I have just received an email from <site@ubuntuforums.org> inviting me to participate in "Social Discussions" not related to Linux.  It seems that a similar invitation has also appeared on the ubuntuforums.org website.

Can anyone confirm that this is genuine and not just a clever hack?

If it is genuine then it seems very irresponsible for forum staff to use the mailing lists to spam users in this way - plenty of other non-Linux discussion groups exist elsewhere so why promote one via ubuntuforums?

----------


## dbott67

It's legit... note the 'green bar' banner across the top of the page advertising it.

I think everyone got one.

----------


## matthew

It is genuine. The social discussions web site is being run by the same person that started the Ubuntu forums, ubuntu-geek.

----------


## Zill

Thanks for the assurance that this is genuine - I wouldn't like to think hackers had got hold of the forum mailing lists and had access to the website.

I am still puzzled as to why this thread got moved.  It is illogical to promote "Discussions" and then immediately move a genuine question to the "jail"!

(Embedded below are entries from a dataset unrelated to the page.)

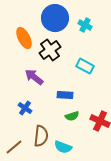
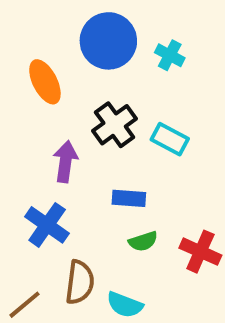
black cross: (50, 50) -> (115, 125), moved
purple arrow: (34, 77) -> (65, 162), turned 60
blue cross: (25, 108) -> (47, 225), size x1.5

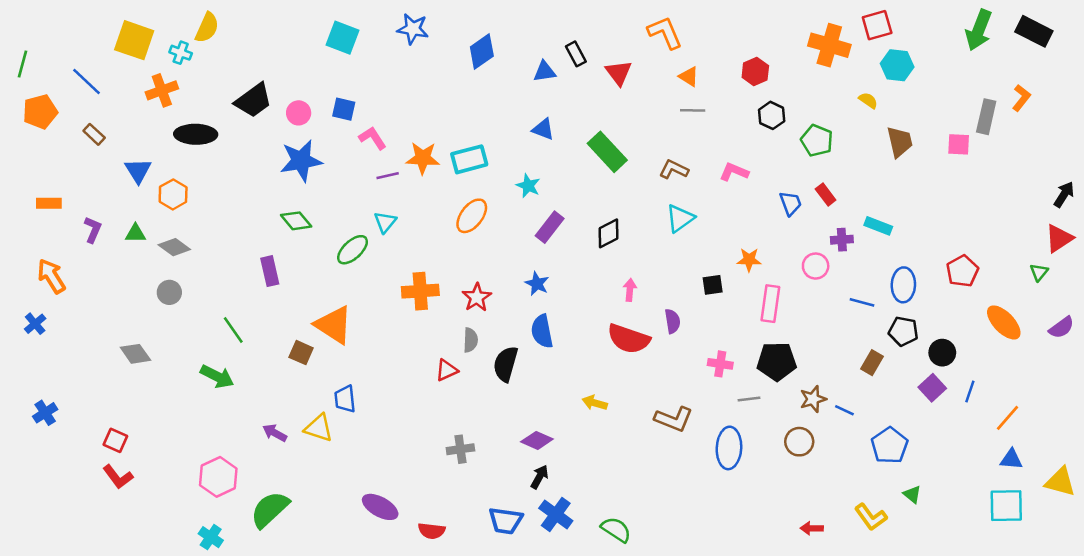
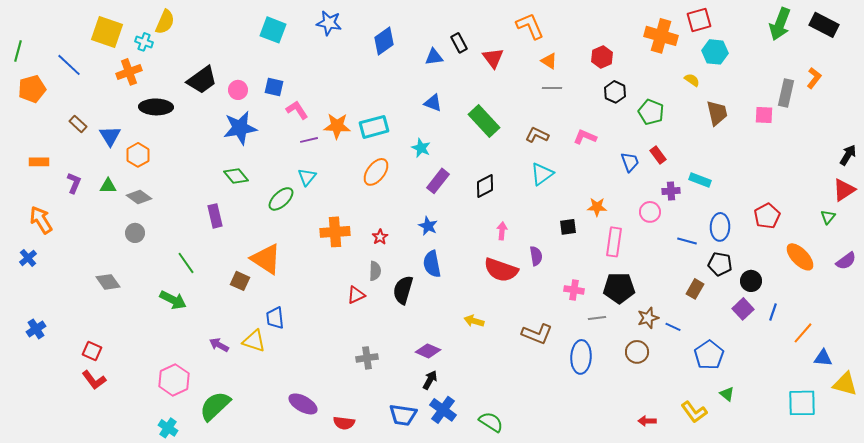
brown rectangle: (94, 134) -> (78, 124), moved
red star: (477, 297) -> (380, 237), size x0.7
blue triangle: (1011, 459) -> (823, 358), moved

In my view a full and open discussion on the forums should always be encouraged.

----------


## taurus

Here is what you posted in your original message,




> *If it is genuine then it seems very irresponsible for forum staff to use the mailing lists to spam users in this way*


so I moved it to Resolution Center (NOT Jail) so one of the admins can address your concern/complaint.

----------


## Zill

Thanks for the info Taurus.  At the top of this page there is the statement:



> Resolution Center:
> Use this area to petition a thread be removed from the jail, file a complaint about forum harassment or abuse.
> Please follow the guidelines when posting.


I took this to mean that the Resolution Center equated to jail.  It now seems that I was incorrect in this assumption.

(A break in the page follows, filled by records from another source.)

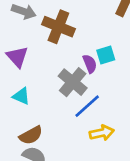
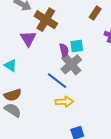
purple triangle: (17, 57) -> (28, 39), moved
gray cross: (73, 82) -> (71, 64), moved
blue line: (87, 106) -> (57, 81), turned 70

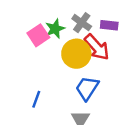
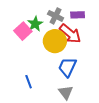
blue line: (36, 99) -> (29, 82), turned -32

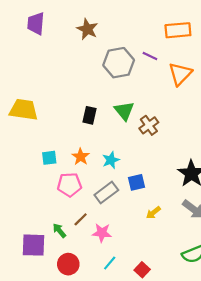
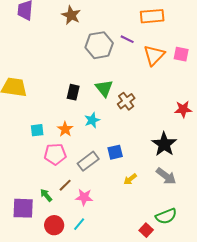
cyan star: (111, 160) -> (92, 120), moved
cyan line: (110, 263) -> (79, 224), moved
red square: (142, 270) -> (146, 230), moved

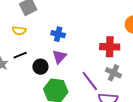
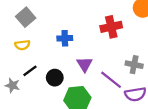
red cross: (110, 47) -> (111, 27), moved
purple triangle: (59, 57) -> (85, 64), moved

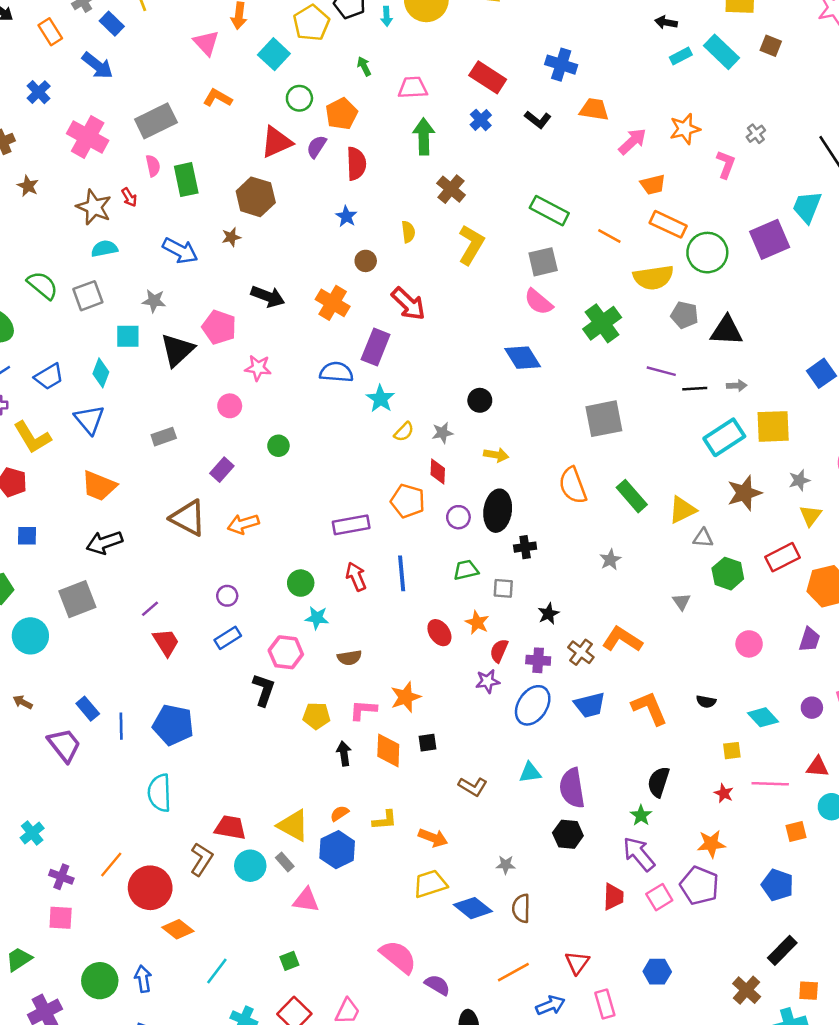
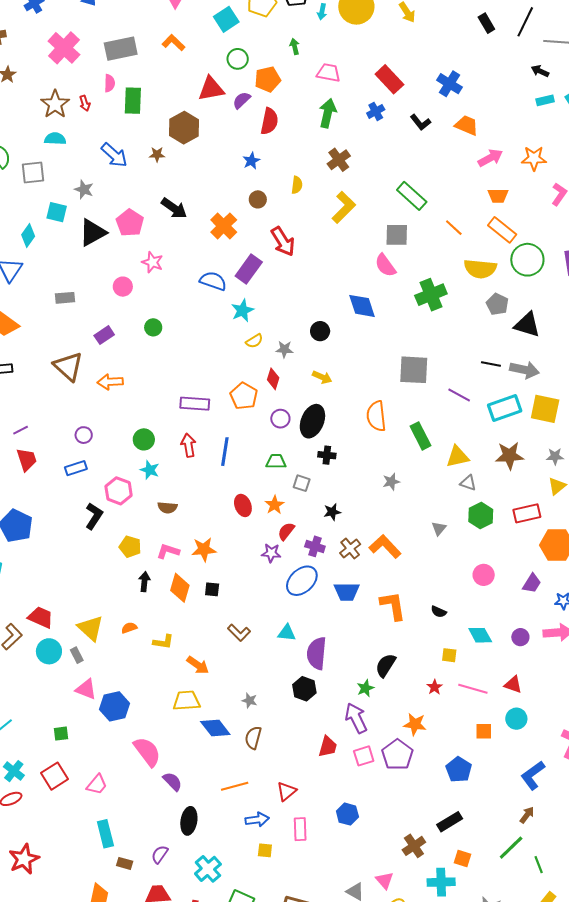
purple line: (661, 371) -> (459, 395), moved
gray arrow: (737, 386) -> (524, 370), size x1.8
blue hexagon: (337, 850) -> (114, 706), moved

I didn't intend to cause any offence, or increase workload for the staff, with my post.  I simply wanted to confirm that the initial email and web posting were genuine and, if so, to establish if users considered the promotion of an unrelated group justifiable.

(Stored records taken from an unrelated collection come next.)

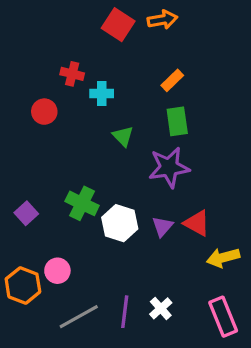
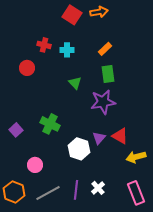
cyan cross: (102, 94) -> (67, 50), moved
white hexagon: (120, 223) -> (79, 149), moved
orange hexagon: (23, 285) -> (14, 192), moved

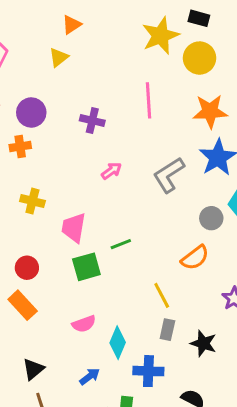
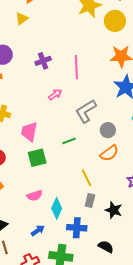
pink line: (149, 100) -> (76, 67), moved
purple cross: (92, 121) -> (43, 61), turned -35
gray L-shape: (169, 175) -> (86, 111), moved
gray circle: (211, 218) -> (108, 130), moved
green line: (121, 244) -> (69, 141), moved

I trust that the admins will now respond to the last point.

----------


## matthew

> I trust that the admins will now respond to the last point.


Sorry, I gave an implied answer, but not a stated one. That wasn't very clear of me. My apologies.

The same person who owns this forum also owns the one being advertised. He is well within his rights as the Forums Sultan to tell people who are involved in one of his projects about another one of his pet projects. 

This is the first time in the 2.5 years these forums have existed that he has done so, so I think it is safe to say he isn't filling up anyone's inbox with floods of spam. Sorry you felt it was done inappropriately. No offense was intended. We just thought people here might find the other forum interesting as well. Feel free to delete the email. As far as I know no others will be sent.

----------


## Zill

Thanks for the explanation Mathew.  Now it is clear that the email and web info was genuine there is really no problem.

Many thanks to all the staff, admins and users who do such a good job in supporting us all.

----------


## ubuntu-geek

I would like to just comment and say this was sent to only .05% of forum users and was only sent via internal forum functions (private message). Nothing was sent via raw email, nor was any email addresses harm during this small private message.

----------


## Zill

Info appreciated ubuntu-geek.  No harm done  :Eh?:  

I now realise that you are behind ubuntuforums but us humble users get quite protective about them and worry about them being abused  :Sad:  

Thanks for providing a great ubuntu resource.

----------


## ubuntu-geek

You are welcome. Over the past 2.5 years we have limited discussions here in the best of our abilities to be both family and work friendly. It is only with that knowledge Social Discussion was created to offer another venue for discussion to the users of this forum.

----------